What an amazingly detailed explanation. So clear and easy to understand. 10/10. Makishima could totally be a teacher with those explanation skills of his.

In any case, the best way to understand is always a demonstration of a certain skill, and for this purpose Kougami is only too glad to provide the materials. He takes out a slightly worn paperback from his bag and passes it to Makishima. It’s fair if it’s a book his host has never “smelt” before, right?

“Please demonstrate.”

“With pleasure. Trust me, this might be a bit surprising.”

The word is very subjective. Kougami is frankly, pretty unamused.

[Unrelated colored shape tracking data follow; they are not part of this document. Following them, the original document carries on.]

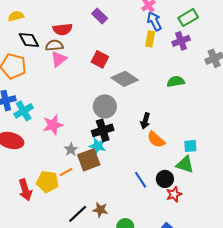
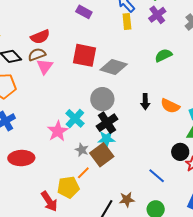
purple rectangle: (100, 16) -> (84, 12), moved
red square: (100, 59) -> (85, 55), size x1.4
cyan cross: (24, 111) -> (75, 118), moved
orange semicircle: (156, 139) -> (170, 106), moved
blue line: (141, 180) -> (157, 176), moved

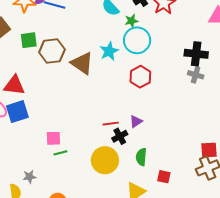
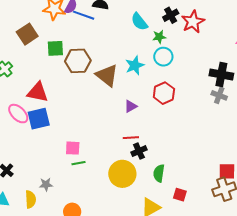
cyan circle: (137, 40) -> (163, 57), size x0.7
purple triangle: (136, 121) -> (131, 106), moved

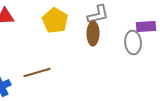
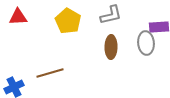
brown ellipse: (93, 33) -> (111, 47), moved

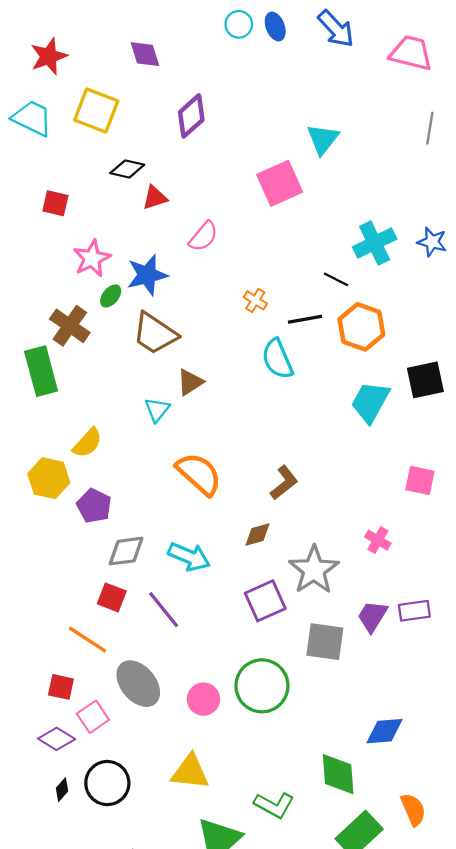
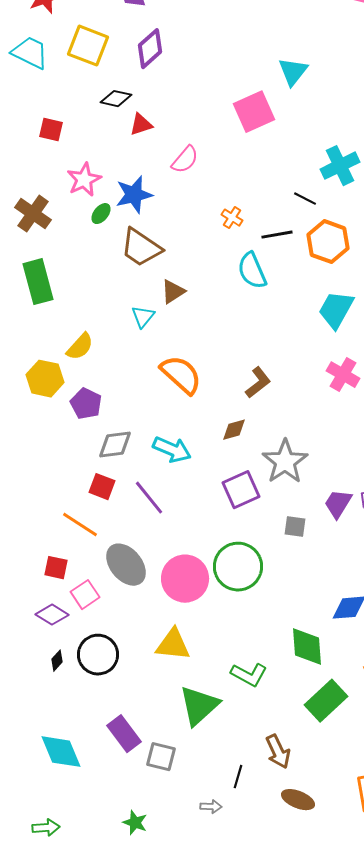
purple diamond: (191, 116) -> (150, 49), moved
brown cross: (70, 326) -> (33, 214), moved
pink cross: (378, 540) -> (343, 375), moved, size x1.4
gray square: (325, 642) -> (295, 527), size x0.6
pink circle: (203, 699) -> (185, 579), size x1.6

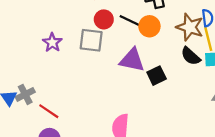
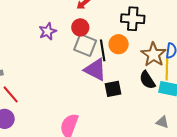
black line: (131, 21) -> (103, 50), moved, turned 40
gray square: (91, 40) -> (85, 45), moved
purple star: (52, 42) -> (48, 31), moved

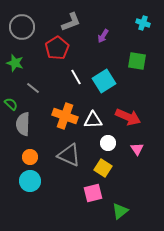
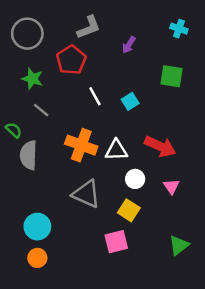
green star: (15, 63) -> (32, 79), moved
cyan square: (104, 81) -> (130, 101), size x0.6
orange circle: (30, 157) -> (37, 258), moved
green triangle: (120, 211) -> (179, 245), moved

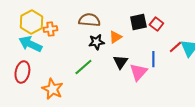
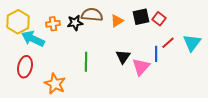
yellow hexagon: (31, 22) -> (18, 22), moved
orange triangle: (115, 37) -> (117, 21), moved
black star: (96, 42) -> (75, 23), moved
red line: (175, 47) -> (168, 43), moved
green line: (83, 67) -> (86, 62), turned -48

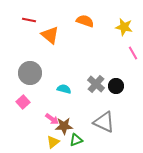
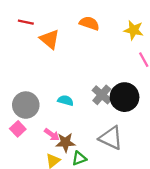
gray circle: (30, 73) -> (26, 105), moved
black circle: (116, 86) -> (125, 97), size x1.6
pink square: (23, 102) -> (18, 129), moved

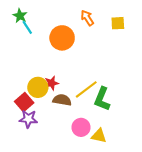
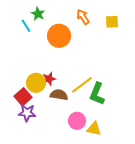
green star: (20, 16) -> (38, 14), moved

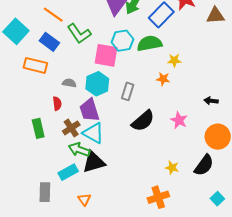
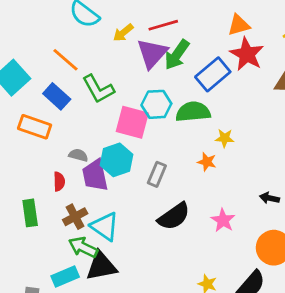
purple trapezoid: (89, 110) -> (95, 175), moved

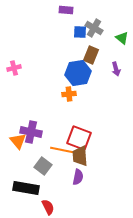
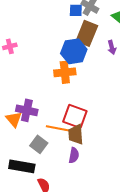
brown rectangle: (91, 55) -> (87, 33), size x1.4
orange cross: (69, 94) -> (65, 72), size x1.5

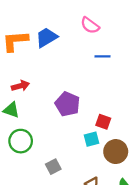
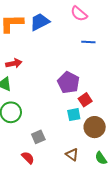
purple pentagon: (67, 104) -> (68, 82), moved
red square: (103, 122) -> (85, 100), turned 32

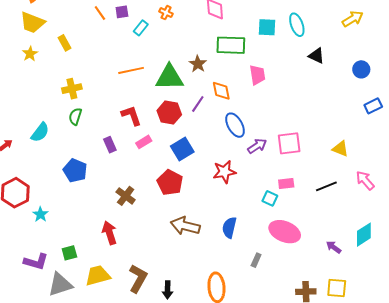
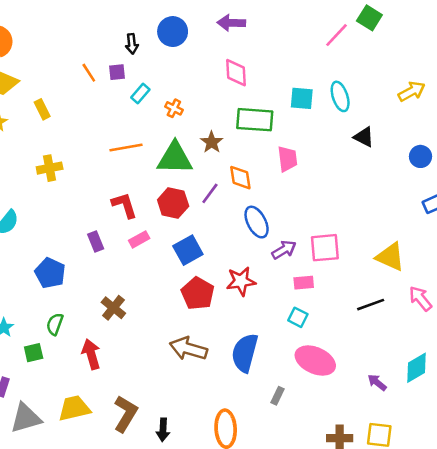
orange cross: (166, 13) -> (174, 108), moved
green semicircle: (75, 116) -> (55, 324), moved
yellow triangle: (340, 149) -> (390, 257), size x1.4
red pentagon: (170, 183) -> (198, 293), moved
pink rectangle: (286, 184) -> (304, 283), moved
blue semicircle: (229, 228) -> (245, 353), size x1.4
green square: (69, 253) -> (34, 353), moved

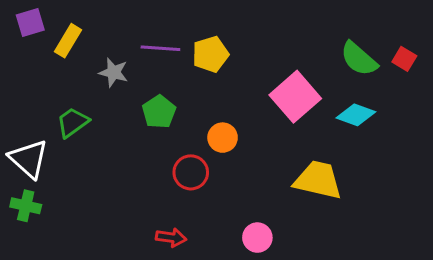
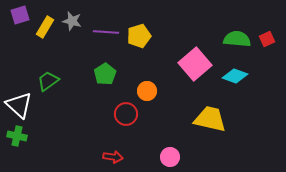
green semicircle: (359, 59) -> (237, 39), turned 144
red square: (404, 59) -> (267, 39), turned 35
gray star: (114, 72) -> (72, 21), moved

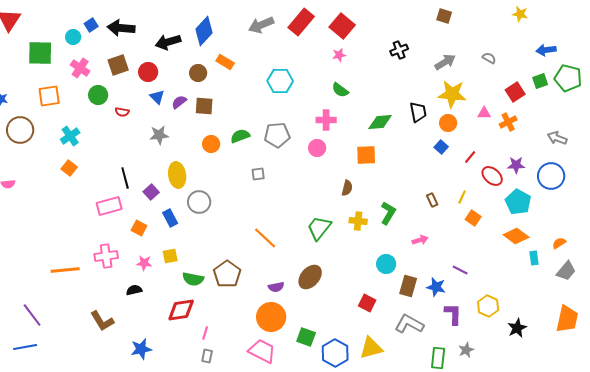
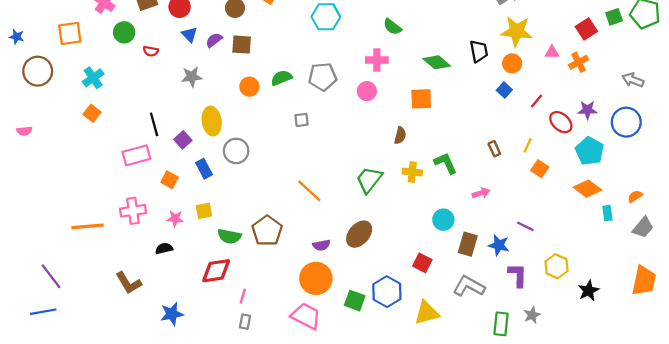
green diamond: (380, 122) -> (437, 62), turned 45
green L-shape: (388, 213) -> (446, 163), turned -55
blue hexagon: (335, 353) -> (387, 292), moved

Makishima clears his throat (wtf what for), and then he starts.

*sniff*

“The paper used is 90 grams per metre square.”

*sniff*

“There is a grand total of twenty-eight thousand, wait,” he sniffs again, “I mean twenty-nine thousand nine hundred and sixty-six words excluding summary and author’s notes.”

Ok, this is starting to get a little weird. But Kougami decides to let him continue. Such information about Animal Farm could easily be found on the internet after all. His host is probably going to spout nonsense for the sake of it.

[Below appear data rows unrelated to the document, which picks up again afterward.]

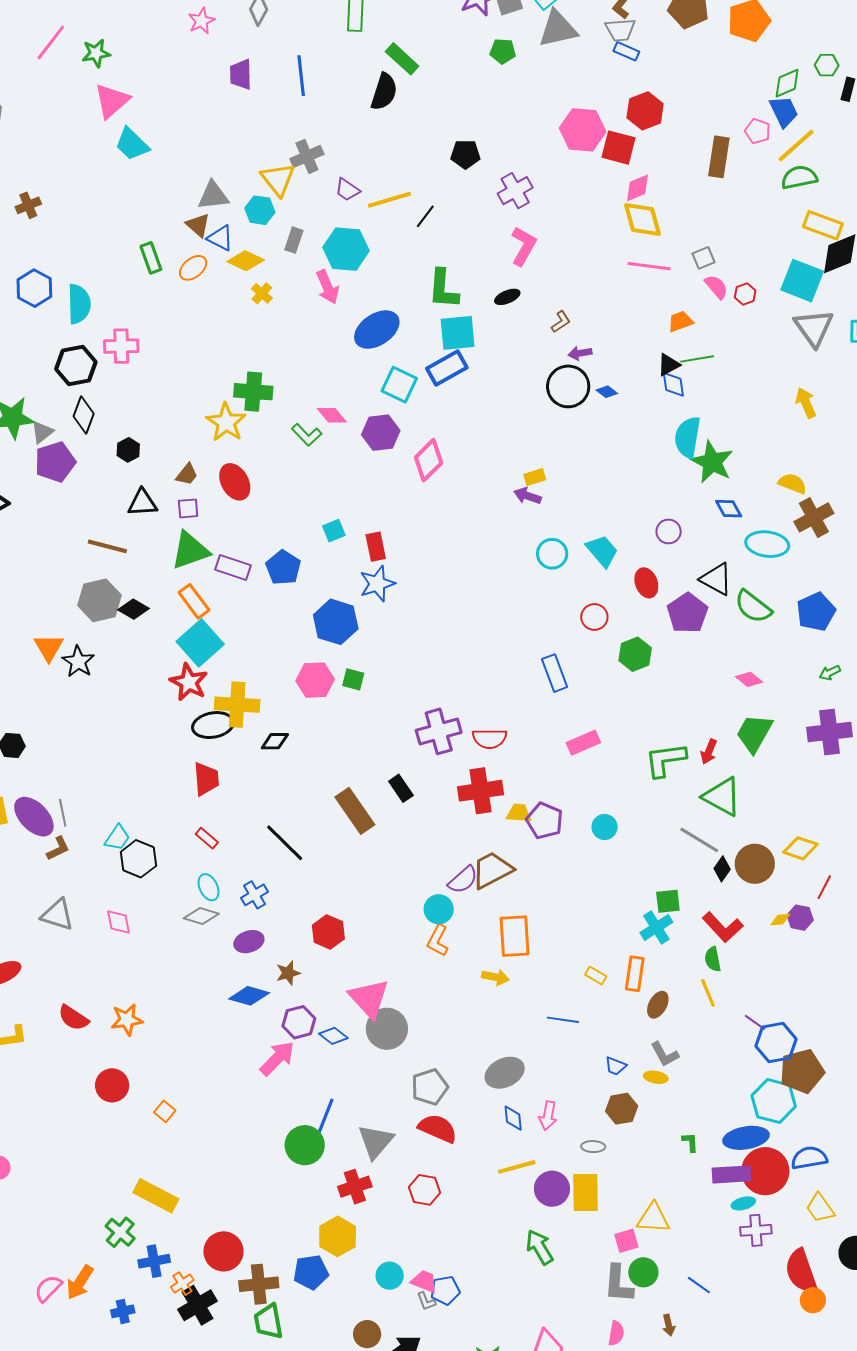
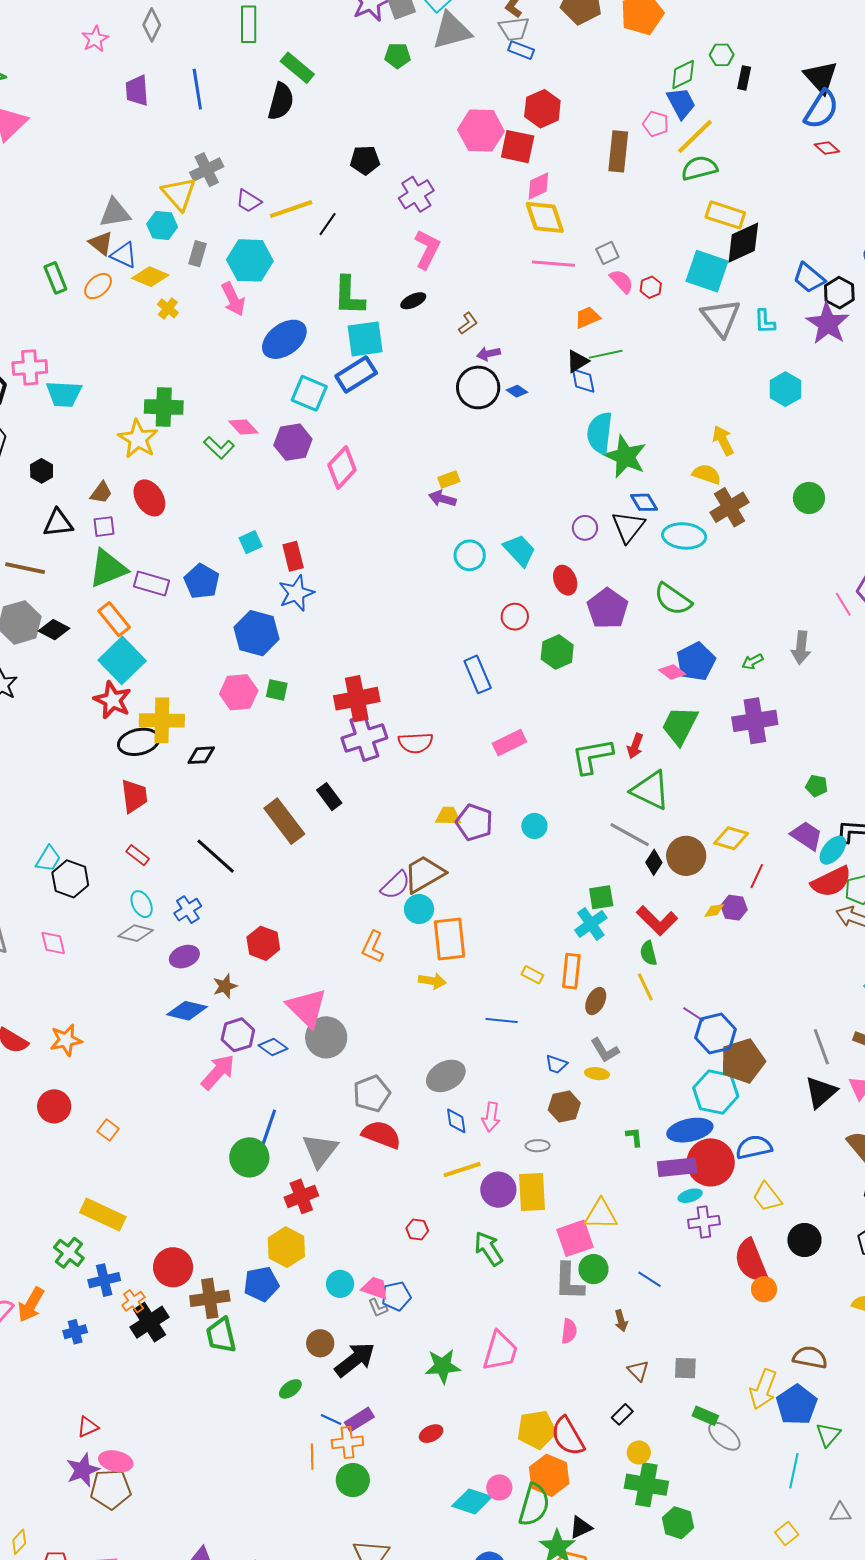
cyan trapezoid: (132, 144) -> (64, 394), moved, turned -39
yellow arrow: (806, 403) -> (723, 441), moved
black triangle: (716, 579) -> (628, 527), moved, turned 42
blue pentagon: (816, 612) -> (696, 662), moved
red cross: (481, 791) -> (357, 699), moved
cyan circle: (439, 909) -> (419, 909), moved
red hexagon: (425, 1190) -> (417, 1229), moved, size x0.7
pink square: (626, 1241) -> (575, 1238), size x1.5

“...you bought this book exactly five hundred sixty-four days ago.”

Now wait a fricking second.

“...in the last week alone, you have gone through about 9 packs of cigarettes.”

How the frick does he know that??!!

“...you had two and one-third pancakes this morning drizzled with two tablespoonfuls of maple syrup and two cuboids of butter measuring two by two by one in centimetres.”

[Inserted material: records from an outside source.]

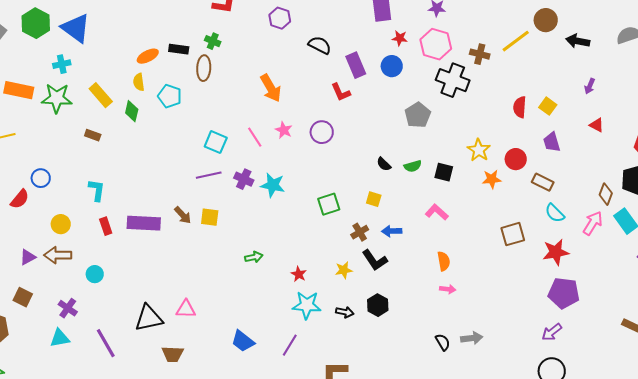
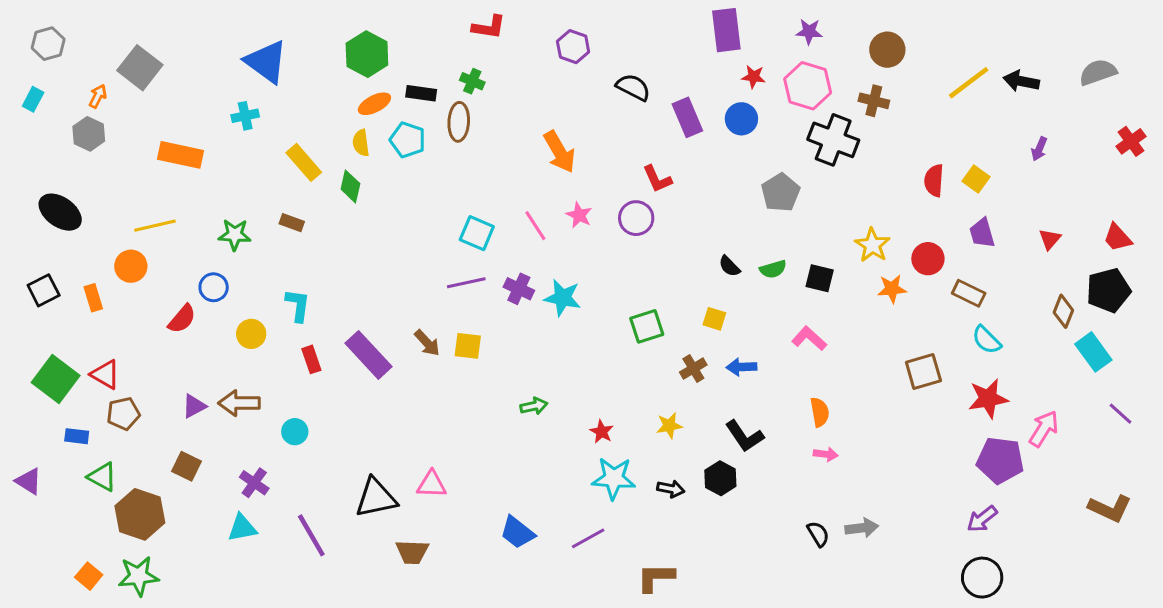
brown circle: (546, 20) -> (887, 50), moved
green hexagon: (36, 23) -> (367, 54), moved
yellow line: (516, 41) -> (969, 83), moved
red L-shape: (341, 92) -> (657, 179), moved
cyan pentagon: (170, 96) -> (408, 140), moved
green star: (57, 98) -> (235, 235), moved, size x0.7
red triangle: (597, 125) -> (1050, 239), moved, turned 42
purple rectangle: (144, 223) -> (368, 355), turned 44
pink arrow: (593, 223) -> (1044, 429), moved
yellow circle: (61, 224) -> (251, 334), moved
black L-shape: (375, 260) -> (744, 436), moved
purple line: (290, 345) -> (588, 538), turned 30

WHAT HAPPENED TO DETAILS OF THE ACTUAL BOOK??!!

“Also the last time you masturbated was this morning at one-”

“OK THAT’S ENOUGH LET US STOP THERE!”

Kougami snatches the book out of Makishima’s hands with inhuman speed, and proceeds to throw it into his bag. It is a terrible thing to do to something as rare as a printed book, but he’d rather regret that later than allow Makishima fricking Shougo to unpack his life secrets via his less than sensible methods.

Awkward silence follows the dramatic book throwing, and the raven chooses to ignore the completely offended look on Makishima’s face for treating a paper book that way in front of him.

“You...didn’t have to throw the poor thing. You could have just told me to stop.”

Yeah, like he’d listen.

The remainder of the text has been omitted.